Four years, $68 million ($17 million per year). I don’t know about $80 million. If he joins a good team, he might get it (my estimates assume the player is added to an average team).
2. John Lackey, SP, Angels. The big righthander, who turns 30 in October, has pitched well enough lately to cement his status as the market’s best available starting pitcher. The chances of Lackey re-upping with the Angels are no better than 50-50.
McNeal doesn’t suggest a length, so I’ll guess four years, which projects to $56 million ($14 million per year). The recent injury may scare some teams away, but it looks like he has returned to healthy form.
3. Jason Bay, OF, Red Sox. He enhanced Red Sox general manager Theo Epstein’s already considerable reputation by productively and professional succeeding Manny Ramirez. But there is little room for sentiment in Boston’s front office. Given a choice, the Red Sox would take Holliday.
I’ll go with four years again (why not?): $58 million ($14.5 per year)

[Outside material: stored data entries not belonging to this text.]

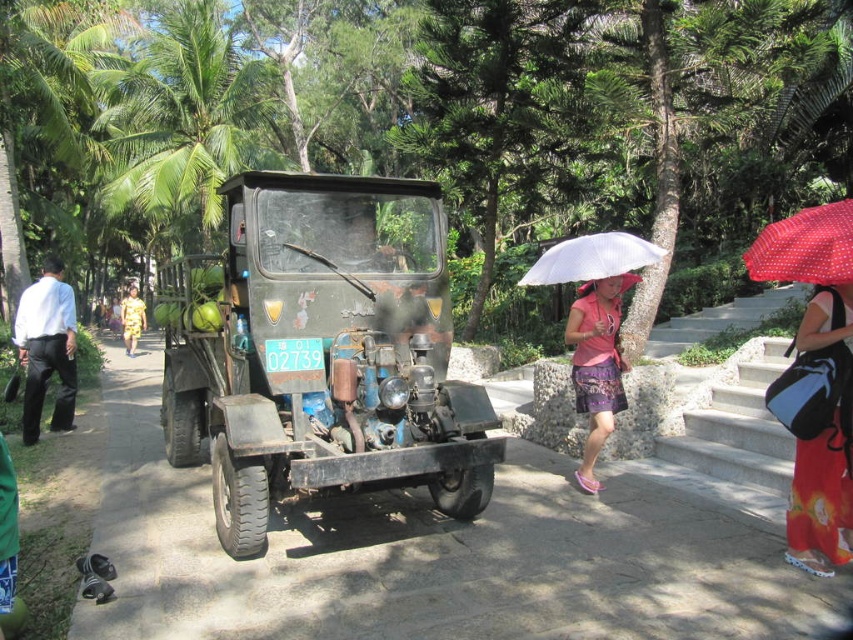 You are standing on the pathway in the tropical park scene. You see a floral cotton skirt at lower right and a pink fabric skirt at lower center. Which skirt is positioned more to the east?

The floral cotton skirt at lower right is positioned more to the east because it is to the right of the pink fabric skirt at lower center, and in the scene, the pathway runs from west to east.

You are a visitor in this tropical park and want to take a photo of the green leafy palm tree at upper left and the white matte umbrella at center. Which object should you focus on first if you want to capture both in a single frame without moving the camera?

The green leafy palm tree at upper left has a lesser height compared to the white matte matte umbrella at center, so you should focus on the taller white matte umbrella at center first to ensure both are in frame. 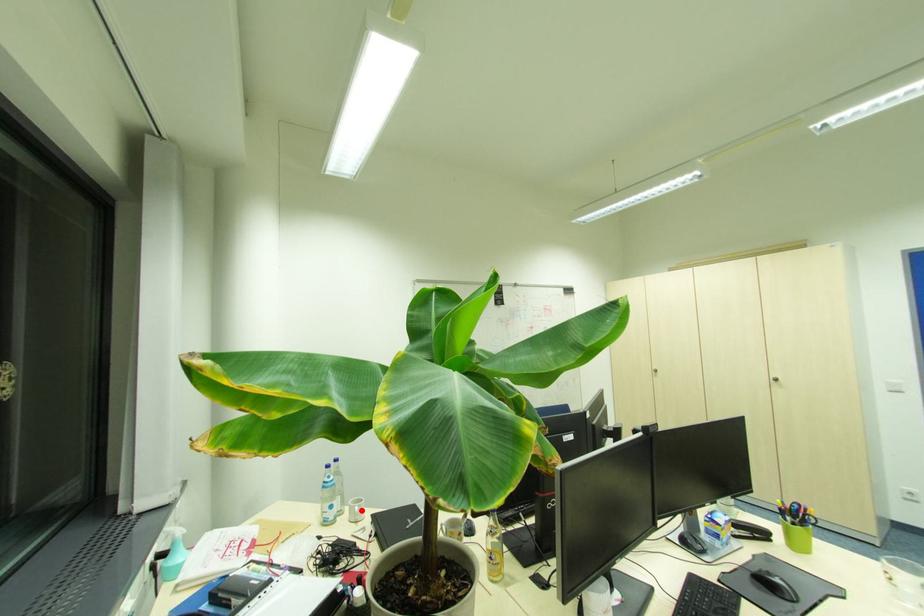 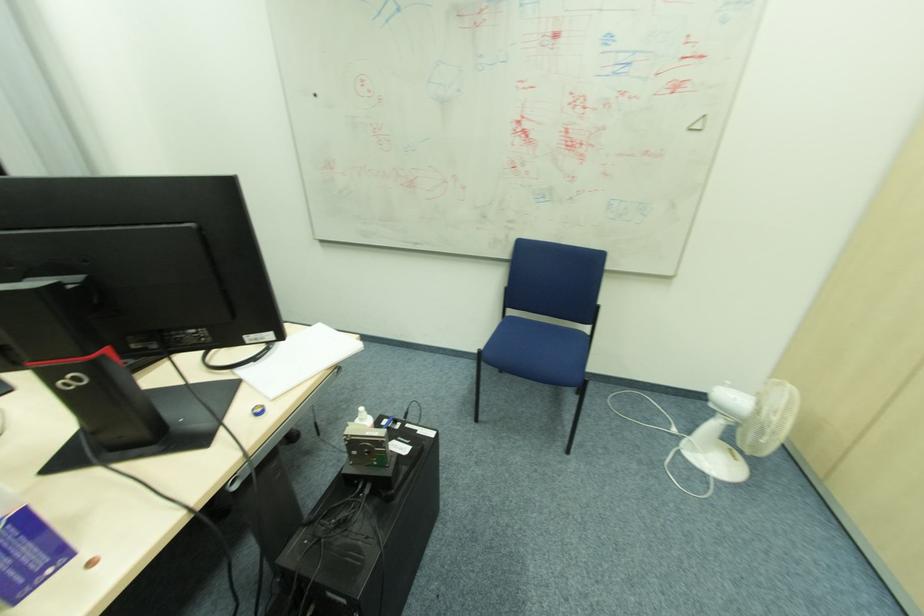 Question: I am providing you with two images of the same scene from different viewpoints. A red point is marked on the first image. At the location where the point appears in image 1, is it still visible in image 2?

Choices:
 (A) Yes
 (B) No

Answer: (B) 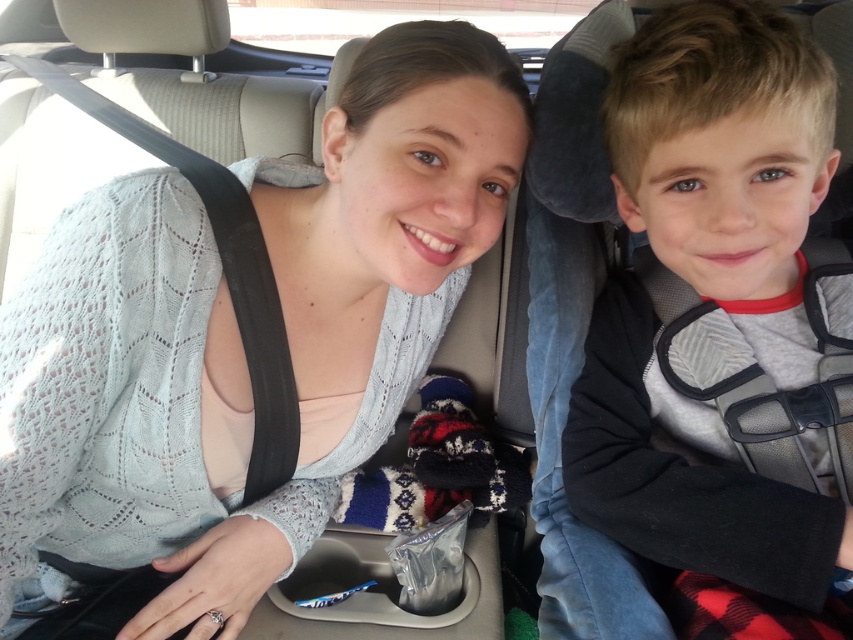 Question: Does light blue knitted sweater at center appear on the right side of gray fleece jacket at right?

Choices:
 (A) no
 (B) yes

Answer: (A)

Question: Is light blue knitted sweater at center further to the viewer compared to gray fleece jacket at right?

Choices:
 (A) no
 (B) yes

Answer: (A)

Question: Is light blue knitted sweater at center to the right of gray fleece jacket at right from the viewer's perspective?

Choices:
 (A) yes
 (B) no

Answer: (B) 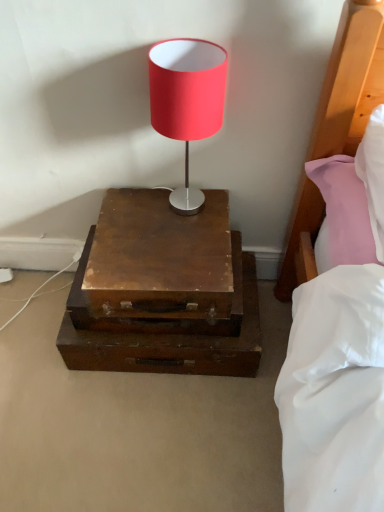 Locate an element on the screen. The image size is (384, 512). vacant region to the left of matte red lampshade at center is located at coordinates (122, 215). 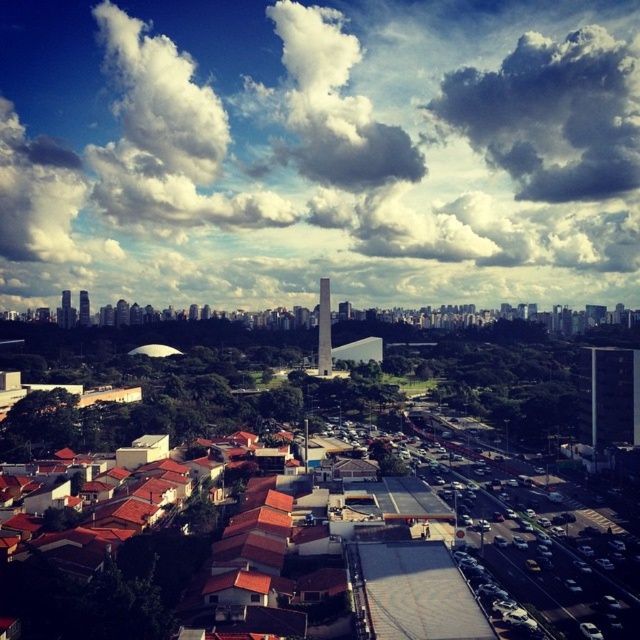 Does white fluffy cloud at center have a larger size compared to cloudy sky at upper center?

Indeed, white fluffy cloud at center has a larger size compared to cloudy sky at upper center.

Is white fluffy cloud at center thinner than cloudy sky at upper center?

In fact, white fluffy cloud at center might be wider than cloudy sky at upper center.

Is point (252, 244) behind point (445, 106)?

That is False.

I want to click on white fluffy cloud at center, so click(320, 148).

Measure the distance from white fluffy cloud at center to matte gray tower at left.

A distance of 690.60 feet exists between white fluffy cloud at center and matte gray tower at left.

Is white fluffy cloud at center wider than matte gray tower at left?

Yes, white fluffy cloud at center is wider than matte gray tower at left.

Is point (192, 104) farther from viewer compared to point (65, 316)?

Yes.

At what (x,y) coordinates should I click in order to perform the action: click on white fluffy cloud at center. Please return your answer as a coordinate pair (x, y). Looking at the image, I should click on (320, 148).

Between white fluffy cloud at center and white glass tower at center, which one is positioned higher?

white fluffy cloud at center is higher up.

Does white fluffy cloud at center have a larger size compared to white glass tower at center?

Yes.

Which is in front, point (182, 10) or point (317, 285)?

Point (317, 285) is more forward.

The image size is (640, 640). I want to click on white fluffy cloud at center, so click(x=320, y=148). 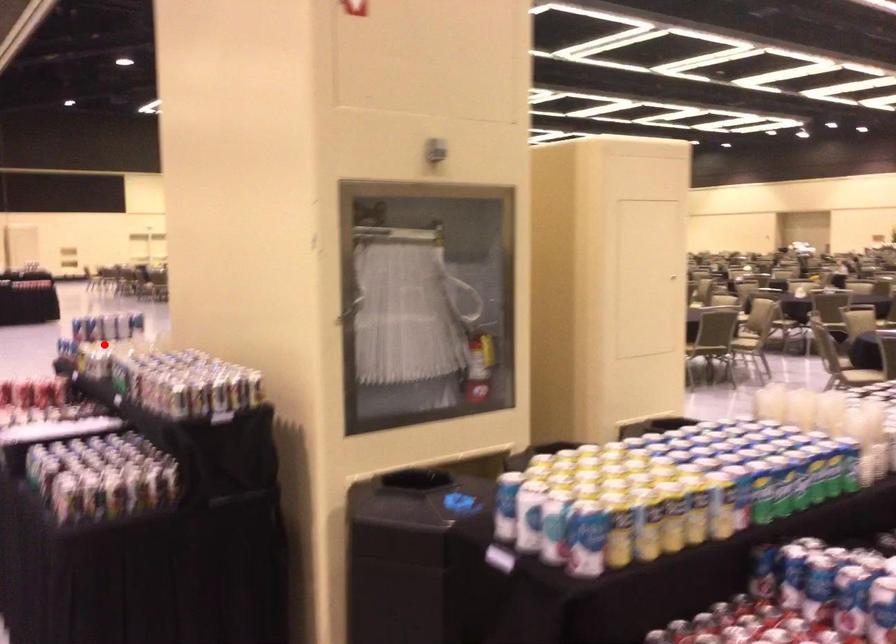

4. Chone Figgins, 3B, Angels. Improved discipline has improved his on-base percentage to .400-plus and made him the game’s top leadoff hitter this season, guaranteeing him a significant raise from the $5.775 million he is making this season. A prototypical Angel, Figgins says he wants to stay. Just don’t talk bring that hometown-discount talk his way; he has heard there will be interest from the big-money teams.
Four years, $38 million ($9.5 million per year). Significant raise is a go.
5. Jason Marquis, SP, Rockies. His numbers are similar to another sinkerballer, St. Louis’ Joel Pineiro, but Marquis makes this list because he has posted his numbers at Coors Field. Marquis should get a slight bump from his current three-year, $21 million deal, but is he a $10 million a year pitcher? Don’t think so.
The most-frustrating pitcher in the world. Four years, $29 million ($7.25 million per year). Nope, not a $10-million man.